To be sure, great differences remained. The essentially egalitarian countries of Scandinavia and the considerably more diverse societies of southern Europe remained distinctive; and the English-speaking lands of the Atlantic world and the British Empire continued to reflect long-standing class distinctions. But each in its own way was affected by the growing intolerance of immoderate inequality, initiating public provision to compensate for private inadequacy.
Over the past thirty years we have thrown all this away. To be sure, “we” varies with country. The greatest extremes of private privilege and public indifference have resurfaced in the US and the UK: epicenters of enthusiasm for deregulated market capitalism. Although countries as far apart as New Zealand and Denmark, France and Brazil have expressed periodic interest, none has matched Britain or the United States in their unwavering thirty-year commitment to the unraveling of decades of social legislation and economic oversight.
In 2005, 21.2 percent of US national income accrued to just 1 percent of earners. Contrast 1968, when the CEO of General Motors took home, in pay and benefits, about sixty-six times the amount paid to a typical GM worker. Today the CEO of Wal-Mart earns nine hundred times the wages of his average employee. Indeed, the wealth of the Wal-Mart founders’ family that year was estimated at about the same ($90 billion) as that of the bottom 40 percent of the US population: 120 million people.
The UK too is now more unequal—in incomes, wealth, health, education and life chances—than at any time since the 1920s. There are more poor children in the UK than in any other country of the European Union. Since 1973, inequality in take-home pay increased more in the UK than anywhere except the US. Most of the new jobs created in Britain in the years 1977-2007 were either at the very high or the very low end of the pay scale.

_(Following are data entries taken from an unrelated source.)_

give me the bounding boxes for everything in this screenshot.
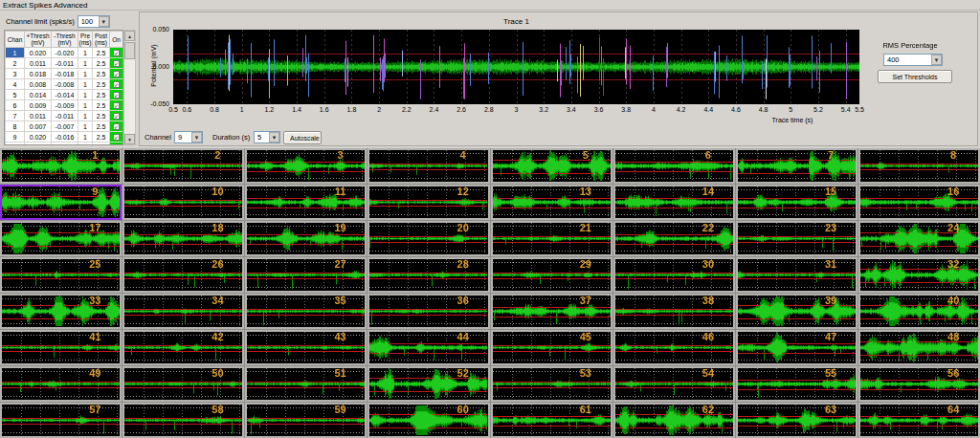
scroll-down-icon[interactable]: ▼: [124, 134, 135, 144]
channel-cell-3[interactable]: 3: [245, 148, 367, 184]
value-cell[interactable]: 2.5: [93, 121, 110, 132]
on-checkbox[interactable]: ✓: [113, 50, 120, 56]
value-cell[interactable]: 1: [78, 48, 93, 58]
value-cell[interactable]: 0.011: [25, 58, 52, 69]
channel-cell-8[interactable]: 8: [858, 148, 980, 184]
value-cell[interactable]: 0.018: [25, 69, 52, 79]
channel-cell-47[interactable]: 47: [736, 330, 858, 365]
rms-percentage-dropdown[interactable]: 400 ▼: [883, 54, 943, 66]
value-cell[interactable]: -0.018: [52, 69, 78, 79]
value-cell[interactable]: -0.009: [52, 100, 78, 111]
chan-cell[interactable]: 8: [6, 121, 25, 132]
channel-cell-19[interactable]: 19: [245, 221, 367, 256]
value-cell[interactable]: 0.008: [25, 79, 52, 90]
channel-cell-46[interactable]: 46: [613, 330, 735, 365]
channel-cell-61[interactable]: 61: [491, 403, 612, 438]
value-cell[interactable]: 1: [78, 142, 93, 145]
value-cell[interactable]: 1: [78, 90, 93, 100]
value-cell[interactable]: 0.020: [25, 48, 52, 58]
value-cell[interactable]: 1: [78, 58, 93, 69]
channel-cell-30[interactable]: 30: [613, 257, 735, 293]
value-cell[interactable]: 1: [78, 69, 93, 79]
channel-cell-9[interactable]: 9: [0, 185, 122, 220]
channel-cell-26[interactable]: 26: [122, 257, 244, 293]
value-cell[interactable]: 2.5: [93, 111, 110, 121]
on-cell[interactable]: ✓: [110, 121, 123, 132]
chan-cell[interactable]: 4: [6, 79, 25, 90]
chan-cell[interactable]: 1: [6, 48, 25, 58]
value-cell[interactable]: 0.014: [25, 90, 52, 100]
value-cell[interactable]: 0.020: [25, 132, 52, 142]
channel-cell-23[interactable]: 23: [736, 221, 858, 256]
channel-cell-12[interactable]: 12: [368, 185, 489, 220]
table-row[interactable]: 10.020-0.02012.5✓: [6, 48, 123, 58]
chan-cell[interactable]: 6: [6, 100, 25, 111]
channel-cell-4[interactable]: 4: [368, 148, 489, 184]
value-cell[interactable]: 0.009: [25, 100, 52, 111]
channel-cell-62[interactable]: 62: [613, 403, 735, 438]
on-checkbox[interactable]: ✓: [113, 60, 120, 67]
chan-cell[interactable]: 9: [6, 132, 25, 142]
chan-cell[interactable]: 7: [6, 111, 25, 121]
on-checkbox[interactable]: ✓: [113, 92, 120, 99]
chevron-down-icon[interactable]: ▼: [191, 132, 202, 142]
table-row[interactable]: 100.010-0.00912.5✓: [6, 142, 123, 145]
on-checkbox[interactable]: ✓: [113, 102, 120, 109]
channel-cell-18[interactable]: 18: [122, 221, 244, 256]
channel-limit-dropdown[interactable]: 100 ▼: [78, 15, 110, 28]
duration-dropdown[interactable]: 5 ▼: [254, 131, 280, 143]
value-cell[interactable]: 2.5: [93, 90, 110, 100]
channel-cell-37[interactable]: 37: [491, 294, 612, 329]
value-cell[interactable]: 0.011: [25, 111, 52, 121]
on-checkbox[interactable]: ✓: [113, 123, 120, 130]
channel-cell-15[interactable]: 15: [736, 185, 858, 220]
channel-cell-1[interactable]: 1: [0, 148, 122, 184]
table-row[interactable]: 50.014-0.01412.5✓: [6, 90, 123, 100]
table-row[interactable]: 40.008-0.00812.5✓: [6, 79, 123, 90]
value-cell[interactable]: 1: [78, 111, 93, 121]
channel-cell-11[interactable]: 11: [245, 185, 367, 220]
on-cell[interactable]: ✓: [110, 100, 123, 111]
channel-cell-10[interactable]: 10: [122, 185, 244, 220]
chevron-down-icon[interactable]: ▼: [931, 55, 942, 65]
value-cell[interactable]: 0.010: [25, 142, 52, 145]
channel-cell-20[interactable]: 20: [368, 221, 489, 256]
value-cell[interactable]: -0.011: [52, 111, 78, 121]
channel-cell-5[interactable]: 5: [491, 148, 612, 184]
value-cell[interactable]: -0.011: [52, 58, 78, 69]
channel-cell-48[interactable]: 48: [858, 330, 980, 365]
channel-cell-27[interactable]: 27: [245, 257, 367, 293]
channel-select-dropdown[interactable]: 9 ▼: [174, 131, 203, 143]
channel-cell-29[interactable]: 29: [491, 257, 612, 293]
value-cell[interactable]: 2.5: [93, 48, 110, 58]
channel-cell-14[interactable]: 14: [613, 185, 735, 220]
channel-cell-21[interactable]: 21: [491, 221, 612, 256]
value-cell[interactable]: -0.016: [52, 132, 78, 142]
on-checkbox[interactable]: ✓: [113, 71, 120, 77]
value-cell[interactable]: -0.014: [52, 90, 78, 100]
on-cell[interactable]: ✓: [110, 58, 123, 69]
table-row[interactable]: 20.011-0.01112.5✓: [6, 58, 123, 69]
channel-cell-50[interactable]: 50: [122, 366, 244, 402]
on-checkbox[interactable]: ✓: [113, 134, 120, 141]
channel-cell-34[interactable]: 34: [122, 294, 244, 329]
table-scrollbar[interactable]: ▲ ▼: [123, 30, 136, 145]
value-cell[interactable]: 1: [78, 121, 93, 132]
chan-cell[interactable]: 5: [6, 90, 25, 100]
channel-cell-24[interactable]: 24: [858, 221, 980, 256]
on-cell[interactable]: ✓: [110, 79, 123, 90]
value-cell[interactable]: -0.007: [52, 121, 78, 132]
chan-cell[interactable]: 10: [6, 142, 25, 145]
channel-cell-60[interactable]: 60: [368, 403, 489, 438]
channel-cell-45[interactable]: 45: [491, 330, 612, 365]
chan-cell[interactable]: 2: [6, 58, 25, 69]
channel-cell-53[interactable]: 53: [491, 366, 612, 402]
channel-cell-42[interactable]: 42: [122, 330, 244, 365]
channel-cell-2[interactable]: 2: [122, 148, 244, 184]
on-cell[interactable]: ✓: [110, 69, 123, 79]
channel-cell-16[interactable]: 16: [858, 185, 980, 220]
autoscale-button[interactable]: Autoscale: [283, 131, 322, 144]
channel-cell-28[interactable]: 28: [368, 257, 489, 293]
table-row[interactable]: 80.007-0.00712.5✓: [6, 121, 123, 132]
channel-cell-56[interactable]: 56: [858, 366, 980, 402]
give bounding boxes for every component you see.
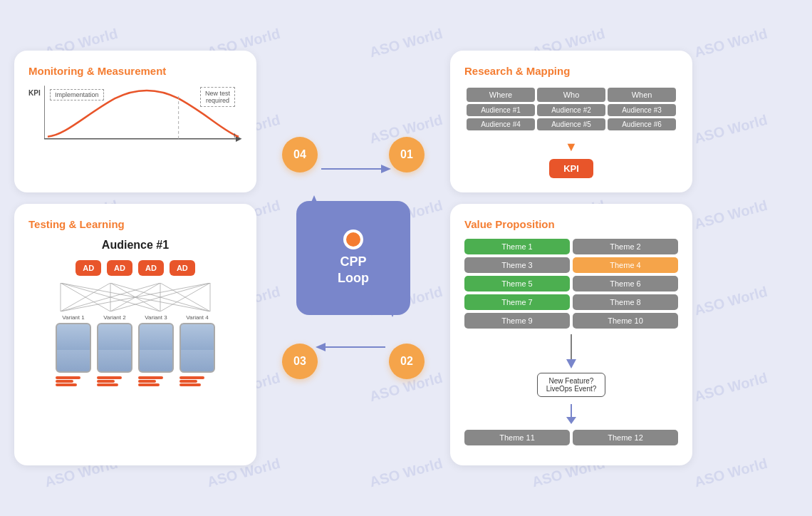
theme-cell: Theme 5	[464, 276, 570, 291]
col-when: When	[608, 88, 676, 102]
audience-3: Audience #3	[608, 104, 676, 116]
svg-marker-27	[566, 417, 576, 424]
feature-arrow-svg	[543, 334, 600, 370]
col-who: Who	[537, 88, 605, 102]
phone-variant-4: Variant 4	[179, 314, 215, 386]
value-title: Value Proposition	[464, 218, 678, 230]
phone-stats-3	[138, 376, 174, 386]
phone-stats-2	[97, 376, 132, 386]
stat-bar	[138, 383, 160, 386]
theme-cell: Theme 8	[573, 294, 678, 310]
phone-mockup-1	[56, 323, 91, 373]
theme-cell: Theme 9	[464, 313, 570, 329]
stat-bar	[179, 376, 204, 379]
chart-svg: t	[44, 86, 242, 143]
theme-cell: Theme 6	[573, 276, 678, 291]
phone-mockup-2	[97, 323, 132, 373]
center-area: 04 01 02 03 CPP Loop	[268, 51, 439, 465]
phone-mockup-4	[179, 323, 215, 373]
num-01-circle: 01	[389, 137, 425, 172]
theme-cell: Theme 7	[464, 294, 570, 310]
value-arrow-down-svg	[561, 404, 582, 425]
stat-bar	[179, 380, 197, 383]
theme-cell: Theme 1	[464, 239, 570, 254]
ad-box-2: AD	[107, 260, 132, 276]
research-arrow-down: ▼	[464, 140, 678, 155]
stat-bar	[56, 376, 80, 379]
num-02-circle: 02	[389, 344, 425, 379]
phone-stats-4	[179, 376, 215, 386]
audience-2: Audience #2	[537, 104, 605, 116]
connections-svg	[28, 283, 242, 311]
stat-bar	[56, 383, 77, 386]
stat-bar	[179, 383, 201, 386]
research-kpi-box: KPI	[549, 159, 593, 178]
phone-mockup-3	[138, 323, 174, 373]
theme-grid-main: Theme 1Theme 2Theme 3Theme 4Theme 5Theme…	[464, 239, 678, 329]
col-where: Where	[467, 88, 535, 102]
research-card: Research & Mapping Where Who When Audien…	[450, 51, 692, 192]
value-card: Value Proposition Theme 1Theme 2Theme 3T…	[450, 204, 692, 465]
cpp-icon	[343, 229, 363, 249]
num-04-circle: 04	[282, 137, 318, 172]
audience-label: Audience #1	[28, 239, 242, 252]
num-03-circle: 03	[282, 344, 318, 379]
testing-title: Testing & Learning	[28, 218, 242, 230]
ad-box-1: AD	[76, 260, 101, 276]
stat-bar	[56, 380, 73, 383]
stat-bar	[97, 376, 122, 379]
stat-bar	[138, 376, 163, 379]
main-container: Monitoring & Measurement KPI Implementat…	[0, 0, 812, 516]
audience-1: Audience #1	[467, 104, 535, 116]
theme-cell: Theme 2	[573, 239, 678, 254]
layout: Monitoring & Measurement KPI Implementat…	[14, 51, 798, 465]
phone-variants-row: Variant 1 Variant 2	[28, 314, 242, 386]
theme-cell: Theme 4	[573, 257, 678, 273]
phone-variant-3: Variant 3	[138, 314, 174, 386]
audience-5: Audience #5	[537, 118, 605, 130]
theme-cell-bottom: Theme 12	[573, 430, 678, 445]
phone-stats-1	[56, 376, 91, 386]
new-feature-box: New Feature? LiveOps Event?	[537, 373, 606, 397]
ad-box-4: AD	[170, 260, 195, 276]
research-table: Where Who When Audience #1 Audience #2 A…	[464, 86, 678, 133]
svg-marker-25	[566, 359, 576, 368]
monitoring-card: Monitoring & Measurement KPI Implementat…	[14, 51, 256, 192]
audience-4: Audience #4	[467, 118, 535, 130]
testing-card: Testing & Learning Audience #1 AD AD AD …	[14, 204, 256, 465]
phone-variant-1: Variant 1	[56, 314, 91, 386]
theme-cell: Theme 3	[464, 257, 570, 273]
kpi-label: KPI	[28, 89, 41, 97]
cpp-box: CPP Loop	[296, 201, 410, 315]
stat-bar	[97, 383, 118, 386]
cpp-label: CPP Loop	[338, 254, 369, 287]
theme-cell-bottom: Theme 11	[464, 430, 570, 445]
audience-6: Audience #6	[608, 118, 676, 130]
chart-area: KPI Implementation New testrequired	[28, 86, 242, 143]
theme-cell: Theme 10	[573, 313, 678, 329]
theme-grid-bottom: Theme 11Theme 12	[464, 430, 678, 445]
phone-variant-2: Variant 2	[97, 314, 132, 386]
stat-bar	[97, 380, 115, 383]
cpp-container: 04 01 02 03 CPP Loop	[275, 130, 432, 386]
research-title: Research & Mapping	[464, 65, 678, 77]
svg-text:t: t	[234, 131, 236, 139]
ad-row: AD AD AD AD	[28, 260, 242, 276]
ad-box-3: AD	[138, 260, 164, 276]
stat-bar	[138, 380, 156, 383]
monitoring-title: Monitoring & Measurement	[28, 65, 242, 77]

The consequences are clear. There has been a collapse in intergenerational mobility: in contrast to their parents and grandparents, children today in the UK as in the US have very little expectation of improving upon the condition into which they were born. The poor stay poor. Economic disadvantage for the overwhelming majority translates into ill health, missed educational opportunity and—increasingly—the familiar symptoms of depression: alcoholism, obesity, gambling and minor criminality. The unemployed or underemployed lose such skills as they have acquired and become chronically superfluous to the economy. Anxiety and stress, not to mention illness and early death, frequently follow.
Social Mobility and Inequality.
(From Wilkinson & Pickett,
The Spirit Level
, Figure 12.1, p. 160)
Income disparity exacerbates the problems. Thus the incidence of mental illness correlates closely to income in the US and the UK, whereas the two indices are quite unrelated in all continental European countries. Even trust, the faith we have in our fellow citizens, corresponds negatively with differences in income: between 1983 and 2001, mistrustfulness increased markedly in the US, the UK and Ireland—three countries in which the dogma of unregulated individual self-interest was most assiduously applied to public policy. In no other country was a comparable increase in mutual mistrust to be found.